Arilyn exhaló un suspiro largo y silencioso de alivio. Odiaba defraudar a su amigo, pero por fortuna Ganamede parecía haber comprendido su causa. Se sentiría decepcionado porque parecía que ella no comprendía la naturaleza de la raza de lytharis, pero aun así estaba dispuesto a hacer lo que ella le pedía, aunque conocía de antemano la respuesta de su gente. Era mejor esto que dejar que él supiera cuán frágil era su propia posición.
En cuanto Ganamede estuvo fuera de su alcance, Arilyn alargó la mano para coger su espada y se levantó para fijar la mirada en los tranquilos ojos de Hurón. Si existía alguna esperanza para forjar una unión con los elfos verdes, en ella recaía.
—Puedo ofreceros más que una posible alianza con los lytharis. La mayoría de vosotros habéis luchado contra humanos. Yo también. Conozco su estilo, su mundo, sus tácticas.
—Hay algo de verdad en lo que decís —admitió Rhothomir mientras se volvía hacia su hermana—. Tú eres la guardiana de las tradiciones; tienes más conocimiento de los humanos que ninguno de nosotros, así como de los elfos que viven más allá de los límites del bosque. ¿Qué opinas?
—Deseo hablar con ella a solas —pidió Hurón—. Hay cosas que necesitamos saber de ella y de la espada que porta. Todos hemos oído historias de este tipo de espadas y es posible que esa hoja de luna haya sido forjada para semejante tarea.

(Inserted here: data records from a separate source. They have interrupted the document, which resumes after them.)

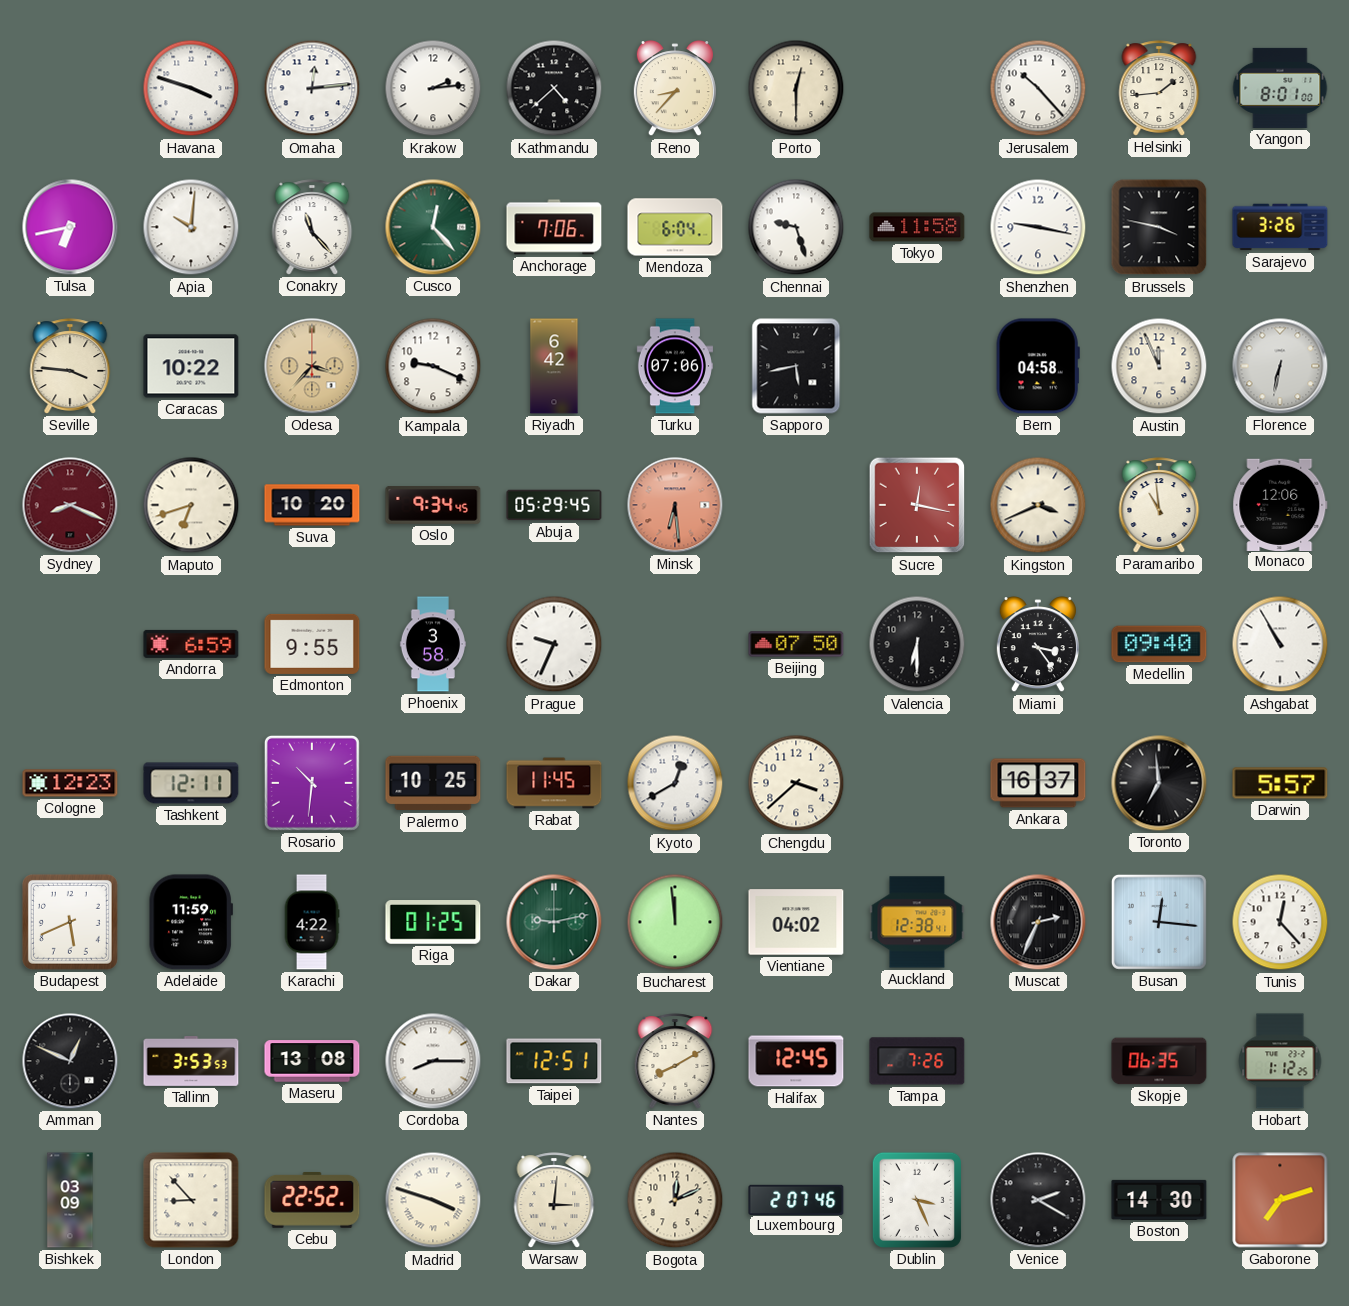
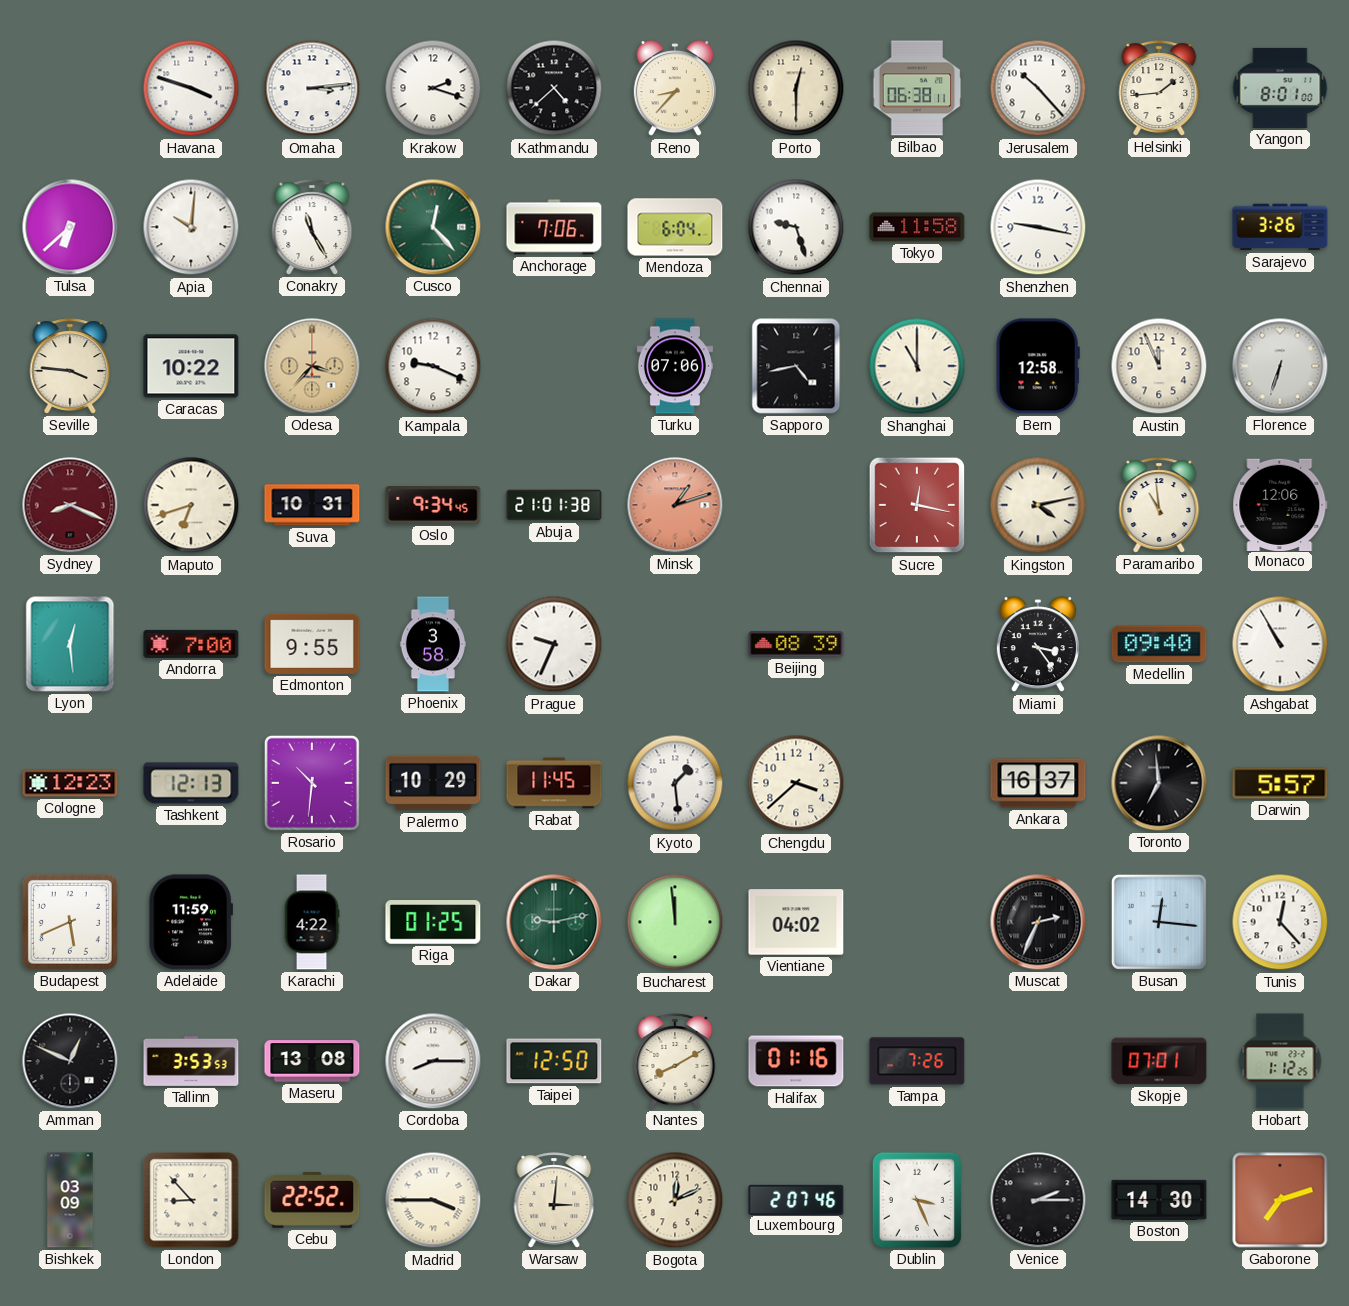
Omaha: 12:14 -> 3:14
Krakow: 2:14 -> 2:18
Bilbao: none -> 06:38
Tulsa: 6:43 -> 6:38
Conakry: 11:23 -> 11:25
Brussels: 3:47 -> none
Riyadh: 6:42 -> none
Sapporo: 5:43 -> 4:43
Shanghai: none -> 11:00
Bern: 04:58 -> 12:58
Florence: 6:32 -> 6:33
Suva: 10:20 -> 10:31
Abuja: 05:29 -> 21:01
Minsk: 6:29 -> 1:12
Kingston: 3:41 -> 4:13
Lyon: none -> 12:29
Andorra: 6:59 -> 7:00
Beijing: 07:50 -> 08:39
Valencia: 6:30 -> none
Tashkent: 12:11 -> 12:13
Palermo: 10:25 -> 10:29
Kyoto: 12:40 -> 1:29
Auckland: 12:38 -> none
Taipei: 12:51 -> 12:50
Halifax: 12:45 -> 01:16
Skopje: 06:35 -> 07:01
Madrid: 3:48 -> 3:45
Venice: 2:20 -> 2:15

—Existe un gran riesgo en el hecho de aceptar extranjeros —intervino el Portavoz.
—Y sopesaremos los riesgos así como los beneficios. Dejadme hablar con esta..., elfa de la luna, y dejadme juzgar si lo que ofrece vale la pena.
Tras deliberar un momento, Rhothomir accedió. Hurón se acercó a un roble robusto y agarró una de las enredaderas que rodeaban su tronco. Desenrolló una larga escala que conducía a una de las viviendas situadas sobre los árboles e indicó con un ademán impaciente y diestro a Arilyn para que ascendiera por ella.
Con Hurón pisándole los talones, la semielfa inició la ascensión hacia los árboles. La vivienda era pequeña y escasamente amueblada: una piel de oso hacía las veces de cama, los efectos personales se alineaban en una serie de tarros y unas pocas prendas de ropa colgaban de varios ganchos en la pared. La elfa hizo un ademán a Arilyn para que tomara asiento en la piel de oso y ella se sentó en el suelo, tan lejos de la semielfa como le permitía el espacio.
—¿Cómo conoces a un sombra de plata? —preguntó Hurón.
—Somos amigos de la infancia. Le salvé de caer en las fauces de una serpiente.
—¿En Tethir?
—No, en las colinas Manto Gris, un lugar situado a muchos días de viaje al norte de aquí. La tribu de Ganamede adoptó su nombre de esos montes... o tal vez al revés. Los lytharis son capaces de recorrer grandes distancias de un modo que parece mágico, incluso para un elfo —añadió Arilyn, anticipándose a la siguiente pregunta de la elfa.
Hurón desvió la vista hacia la espada que llevaba Arilyn colgada del cinto.
—¿Cómo puede ser que portes una espada de ésas? ¡Está viva..., la vi brillar por efecto de la magia cuando luchaste en la habitación del Arpista!
—Sí, aquello fue una escena de muerte de lo más convincente —convino Arilyn, irónica—. En cuanto a la espada, llegó a mí del mismo modo que llega a todo aquel candidato a blandirla. La heredé de mi madre, Z'beryl.
—Pero ¿cómo puede ser? ¡Las hojas de luna jamás actúan a favor del maligno!
—Ni ésta tampoco —repuso Arilyn—. No puede derramar sangre inocente. Si deseas que lo probemos en combate, será un placer mostrártelo.
El desafío se quedó flotando, pesado, en el silencio que siguió.
—¿Qué eres
tú
? —inquirió Hurón al final—. ¿Una asesina semielfa o una noble guerrera elfa?
—¿Y
tú
? —replicó Arilyn—. La última vez que te vi, erais tres contra uno y estabas a puntó de matar a un buen hombre para conseguir un puñado de monedas de oro.